→ Data:
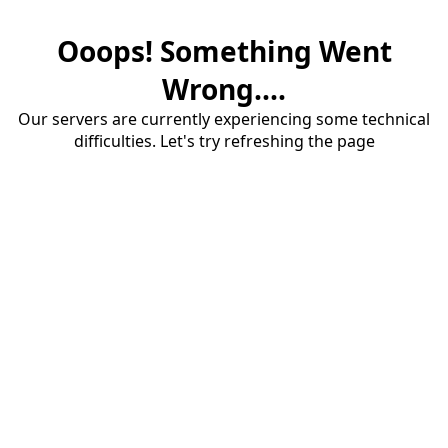
Ooops! Something Went
Wrong....
Our servers are currently experiencing some technical
difficulties. Let's try refreshing the page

→ Activity:
Your task is to repeat the listing exactly while omitting its pictures.

→ Worked solution:
Ooops! Something Went
Wrong....
Our servers are currently experiencing some technical
difficulties. Let's try refreshing the page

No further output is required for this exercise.